He wanted to prove to everyone that he was worth being one of the greatest players of all time. That when the Texas Rangers signed that $252 million contract, Alex Rodriguez was worth it. He wanted the fans and the owners of the ball club and people that watch him on television and journalists and anyone that ever came in contact with him to believe he was worth it.

He wanted to know that he was enough.

The unfortunate thing for me and Rodriguez is that no one on the planet is going to be able to tell us that to our satisfaction. Not a stadium full of fans, not every coworker I’ve ever had. Not a sports journalist. Not my web traffic or technorati ranking or eventual book sales.

That’s the problem with asking other people to tell us we’re enough. They can’t. They didn’t make us. They didn’t knit us in the womb or imagine us thousands of years before our parents danced at the Enchantment Under the Sea Dance. (That’s Back to the Future reference number two for those playing along at home.)

Even our friends and family members, the people that know and love us best can’t satisfy the deep desires of our heart because they didn’t put them there. They don’t know where they’re hidden or even know what this crazy work of art called “our lives” is supposed to look like.

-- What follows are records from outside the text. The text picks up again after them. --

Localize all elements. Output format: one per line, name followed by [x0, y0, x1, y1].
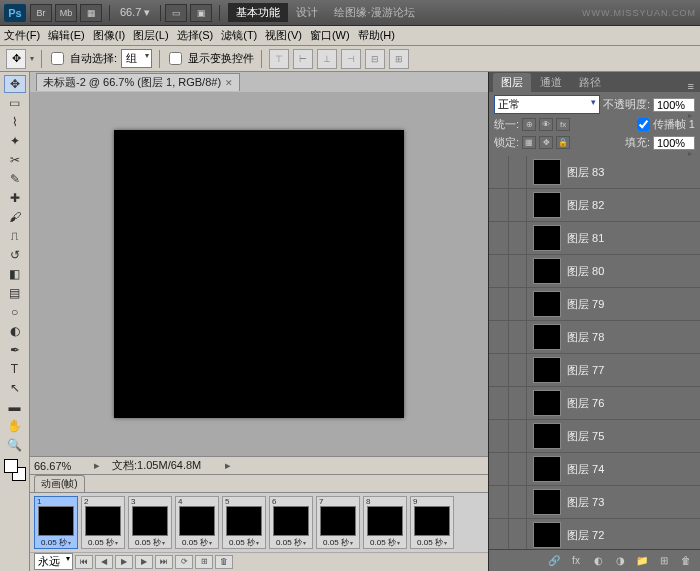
layer-row[interactable]: 图层 78 — [489, 321, 700, 354]
visibility-toggle[interactable] — [489, 486, 509, 518]
visibility-toggle[interactable] — [489, 189, 509, 221]
frame-delay[interactable]: 0.05 秒 — [276, 537, 306, 548]
animation-frame[interactable]: 20.05 秒 — [81, 496, 125, 549]
layer-name[interactable]: 图层 78 — [567, 330, 604, 345]
animation-frame[interactable]: 90.05 秒 — [410, 496, 454, 549]
visibility-toggle[interactable] — [489, 321, 509, 353]
heal-tool[interactable]: ✚ — [4, 189, 26, 207]
adjustment-layer-button[interactable]: ◑ — [612, 554, 628, 568]
transform-checkbox[interactable] — [169, 52, 182, 65]
bridge-button[interactable]: Br — [30, 4, 52, 22]
layer-thumbnail[interactable] — [533, 192, 561, 218]
link-cell[interactable] — [509, 222, 527, 254]
panel-menu-icon[interactable]: ≡ — [682, 80, 700, 92]
close-icon[interactable]: ✕ — [225, 78, 233, 88]
layer-row[interactable]: 图层 75 — [489, 420, 700, 453]
play-button[interactable]: ▶ — [115, 555, 133, 569]
layer-thumbnail[interactable] — [533, 291, 561, 317]
layer-name[interactable]: 图层 80 — [567, 264, 604, 279]
stamp-tool[interactable]: ⎍ — [4, 227, 26, 245]
visibility-toggle[interactable] — [489, 255, 509, 287]
layer-name[interactable]: 图层 75 — [567, 429, 604, 444]
canvas-viewport[interactable] — [30, 92, 488, 456]
path-tool[interactable]: ↖ — [4, 379, 26, 397]
layer-row[interactable]: 图层 80 — [489, 255, 700, 288]
last-frame-button[interactable]: ⏭ — [155, 555, 173, 569]
menu-select[interactable]: 选择(S) — [177, 28, 214, 43]
layer-name[interactable]: 图层 83 — [567, 165, 604, 180]
crop-tool[interactable]: ✂ — [4, 151, 26, 169]
layer-thumbnail[interactable] — [533, 258, 561, 284]
menu-image[interactable]: 图像(I) — [93, 28, 125, 43]
layer-row[interactable]: 图层 81 — [489, 222, 700, 255]
move-tool-icon[interactable]: ✥ — [6, 49, 26, 69]
lock-all-icon[interactable]: 🔒 — [556, 136, 570, 149]
frame-delay[interactable]: 0.05 秒 — [323, 537, 353, 548]
link-cell[interactable] — [509, 387, 527, 419]
link-cell[interactable] — [509, 255, 527, 287]
layer-thumbnail[interactable] — [533, 225, 561, 251]
frame-delay[interactable]: 0.05 秒 — [182, 537, 212, 548]
layer-list[interactable]: 图层 83图层 82图层 81图层 80图层 79图层 78图层 77图层 76… — [489, 156, 700, 549]
frame-delay[interactable]: 0.05 秒 — [417, 537, 447, 548]
visibility-toggle[interactable] — [489, 519, 509, 549]
status-zoom[interactable]: 66.67% — [30, 460, 90, 472]
lock-position-icon[interactable]: ✥ — [539, 136, 553, 149]
link-cell[interactable] — [509, 486, 527, 518]
new-frame-button[interactable]: ⊞ — [195, 555, 213, 569]
new-layer-button[interactable]: ⊞ — [656, 554, 672, 568]
layer-thumbnail[interactable] — [533, 489, 561, 515]
type-tool[interactable]: T — [4, 360, 26, 378]
layer-row[interactable]: 图层 76 — [489, 387, 700, 420]
link-cell[interactable] — [509, 354, 527, 386]
unify-position-icon[interactable]: ⊕ — [522, 118, 536, 131]
visibility-toggle[interactable] — [489, 222, 509, 254]
align-btn-5[interactable]: ⊟ — [365, 49, 385, 69]
pen-tool[interactable]: ✒ — [4, 341, 26, 359]
screenmode-button[interactable]: ▣ — [190, 4, 212, 22]
blur-tool[interactable]: ○ — [4, 303, 26, 321]
animation-frame[interactable]: 80.05 秒 — [363, 496, 407, 549]
layer-group-button[interactable]: 📁 — [634, 554, 650, 568]
align-btn-4[interactable]: ⊣ — [341, 49, 361, 69]
blend-mode-dropdown[interactable]: 正常 — [494, 95, 600, 114]
link-cell[interactable] — [509, 321, 527, 353]
visibility-toggle[interactable] — [489, 420, 509, 452]
layer-thumbnail[interactable] — [533, 159, 561, 185]
menu-layer[interactable]: 图层(L) — [133, 28, 168, 43]
layer-thumbnail[interactable] — [533, 357, 561, 383]
frame-delay[interactable]: 0.05 秒 — [41, 537, 71, 548]
fill-field[interactable]: 100% — [653, 136, 695, 150]
color-swatch[interactable] — [4, 459, 26, 481]
menu-help[interactable]: 帮助(H) — [358, 28, 395, 43]
align-btn-2[interactable]: ⊢ — [293, 49, 313, 69]
layer-name[interactable]: 图层 74 — [567, 462, 604, 477]
frame-delay[interactable]: 0.05 秒 — [135, 537, 165, 548]
next-frame-button[interactable]: ▶ — [135, 555, 153, 569]
layer-name[interactable]: 图层 73 — [567, 495, 604, 510]
marquee-tool[interactable]: ▭ — [4, 94, 26, 112]
first-frame-button[interactable]: ⏮ — [75, 555, 93, 569]
layer-style-button[interactable]: fx — [568, 554, 584, 568]
visibility-toggle[interactable] — [489, 387, 509, 419]
unify-visibility-icon[interactable]: 👁 — [539, 118, 553, 131]
unify-style-icon[interactable]: fx — [556, 118, 570, 131]
gradient-tool[interactable]: ▤ — [4, 284, 26, 302]
menu-file[interactable]: 文件(F) — [4, 28, 40, 43]
animation-frame[interactable]: 60.05 秒 — [269, 496, 313, 549]
menu-filter[interactable]: 滤镜(T) — [221, 28, 257, 43]
layer-thumbnail[interactable] — [533, 324, 561, 350]
visibility-toggle[interactable] — [489, 354, 509, 386]
tab-layers[interactable]: 图层 — [493, 73, 531, 92]
auto-select-checkbox[interactable] — [51, 52, 64, 65]
link-cell[interactable] — [509, 453, 527, 485]
layer-thumbnail[interactable] — [533, 522, 561, 548]
move-tool[interactable]: ✥ — [4, 75, 26, 93]
prev-frame-button[interactable]: ◀ — [95, 555, 113, 569]
delete-frame-button[interactable]: 🗑 — [215, 555, 233, 569]
layer-name[interactable]: 图层 82 — [567, 198, 604, 213]
layer-row[interactable]: 图层 77 — [489, 354, 700, 387]
tab-channels[interactable]: 通道 — [532, 73, 570, 92]
layer-thumbnail[interactable] — [533, 423, 561, 449]
status-docinfo[interactable]: 文档:1.05M/64.8M — [112, 458, 201, 473]
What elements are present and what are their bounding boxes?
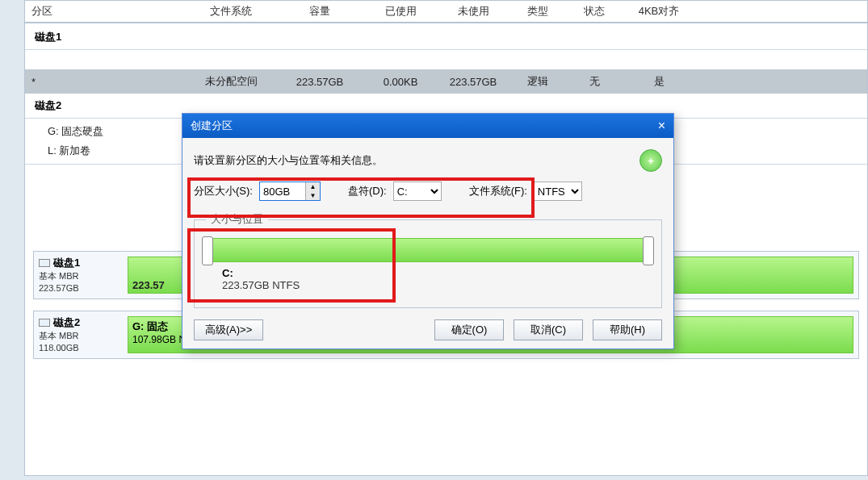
row-state: 无 [566,74,623,89]
row-name: * [25,76,187,88]
col-4kb: 4KB对齐 [623,4,695,19]
disk1-bar-text: 223.57 [132,279,165,291]
size-input[interactable] [260,182,305,200]
col-state: 状态 [566,4,623,19]
ok-button[interactable]: 确定(O) [434,319,504,340]
disk2-bar-sub2: 118.00GB [39,342,118,354]
prompt-row: 请设置新分区的大小与位置等相关信息。 + [194,149,662,172]
chevron-up-icon[interactable]: ▲ [306,182,320,191]
dialog-title-bar[interactable]: 创建分区 × [182,114,673,138]
row-cap: 223.57GB [275,76,364,88]
size-spinner[interactable]: ▲ ▼ [259,182,321,201]
disk2-bar-sub1: 基本 MBR [39,330,118,342]
disk2-part-label: G: 固态 [132,319,168,334]
letter-label: 盘符(D): [348,184,387,198]
disk-icon [39,319,50,327]
row-used: 0.00KB [364,76,437,88]
column-headers: 分区 文件系统 容量 已使用 未使用 类型 状态 4KB对齐 [25,1,867,23]
disk1-bar-name: 磁盘1 [53,257,80,269]
col-used: 已使用 [364,4,437,19]
close-icon[interactable]: × [658,119,665,133]
slider-caption: C: 223.57GB NTFS [206,267,650,291]
filesystem-select[interactable]: NTFS [534,182,582,201]
cancel-button[interactable]: 取消(C) [514,319,583,340]
slider-handle-right[interactable] [643,236,654,265]
disk-icon [39,259,50,267]
col-capacity: 容量 [275,4,364,19]
row-unused: 223.57GB [437,76,509,88]
disk1-bar-sub2: 223.57GB [39,282,118,294]
disk2-bar-info: 磁盘2 基本 MBR 118.00GB [34,312,123,357]
size-label: 分区大小(S): [194,184,253,198]
create-partition-dialog: 创建分区 × 请设置新分区的大小与位置等相关信息。 + 分区大小(S): ▲ ▼… [182,113,674,349]
drive-letter-select[interactable]: C: [393,182,442,201]
fs-label: 文件系统(F): [469,184,527,198]
dialog-prompt: 请设置新分区的大小与位置等相关信息。 [194,153,383,168]
dialog-size-row: 分区大小(S): ▲ ▼ 盘符(D): C: 文件系统(F): NTFS [194,182,662,201]
slider-handle-left[interactable] [202,236,213,265]
help-button[interactable]: 帮助(H) [593,319,662,340]
size-position-group: 大小与位置 C: 223.57GB NTFS [194,212,662,308]
slider-partition-title: C: [222,267,650,279]
disk1-label[interactable]: 磁盘1 [25,25,867,50]
disk2-bar-name: 磁盘2 [53,316,80,328]
spinner-arrows[interactable]: ▲ ▼ [305,182,320,200]
col-unused: 未使用 [437,4,509,19]
disk1-bar-info: 磁盘1 基本 MBR 223.57GB [34,253,123,297]
partition-slider[interactable] [206,238,650,262]
col-partition: 分区 [25,4,187,19]
size-position-legend: 大小与位置 [206,212,268,227]
row-type: 逻辑 [509,74,566,89]
row-fs: 未分配空间 [187,74,275,89]
col-filesystem: 文件系统 [187,4,275,19]
dialog-body: 请设置新分区的大小与位置等相关信息。 + 分区大小(S): ▲ ▼ 盘符(D):… [182,138,673,349]
plus-icon: + [639,149,662,172]
dialog-footer: 高级(A)>> 确定(O) 取消(C) 帮助(H) [194,319,662,340]
dialog-title: 创建分区 [191,119,233,133]
row-align: 是 [623,74,695,89]
disk1-bar-sub1: 基本 MBR [39,270,118,282]
slider-partition-sub: 223.57GB NTFS [222,279,650,291]
chevron-down-icon[interactable]: ▼ [306,191,320,200]
col-type: 类型 [509,4,566,19]
unallocated-row[interactable]: * 未分配空间 223.57GB 0.00KB 223.57GB 逻辑 无 是 [25,69,867,94]
advanced-button[interactable]: 高级(A)>> [194,319,263,340]
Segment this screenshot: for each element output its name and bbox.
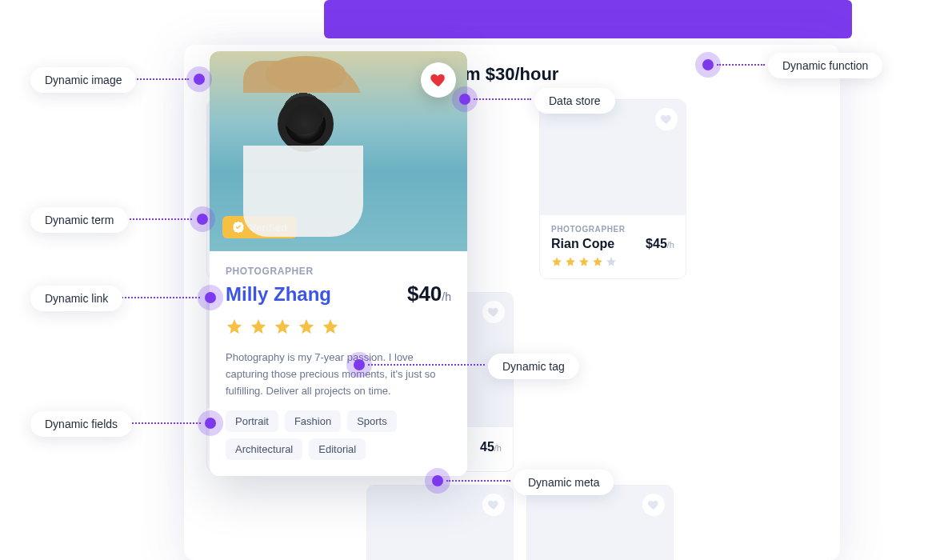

And when we ask other people to tell us we’re worth enough we end up doing crazy things. Like taking steroids or lying in bed awake at night wondering why your name wasn’t on a Microsoft Outlook Meeting Invite.

Fortunately for you and me and Alex Rodriguez I went ahead and asked God if we were all worth it. He said “yes.” He said He sent His Son because He wanted us to know how very “enough” we all were. He said to feel free to ask Him that same question yourself. Go on, I dare you to. I promise that regardless of whether you’re one of the greatest baseball players that ever lived or a stay at home mom that feels invisible sometimes, the answer is going to be yes.

Giving people the easy stuff.

Before I met my wife, I stored my money in empty Midori bottles instead of a savings account. (Feel free to read that sentence again because it’s a doozy.) After graduating from college, while at my second “real job,” I decided that the best long term financial plan for me was probably to cash my check in dimes, unroll the dimes and then place them inside sticky, empty bottles of Midori liquor.

I was like some sort of suburban pirate, living with my parents, storing my hard earned booty in bottles. I was what the ladies call “a real catch.”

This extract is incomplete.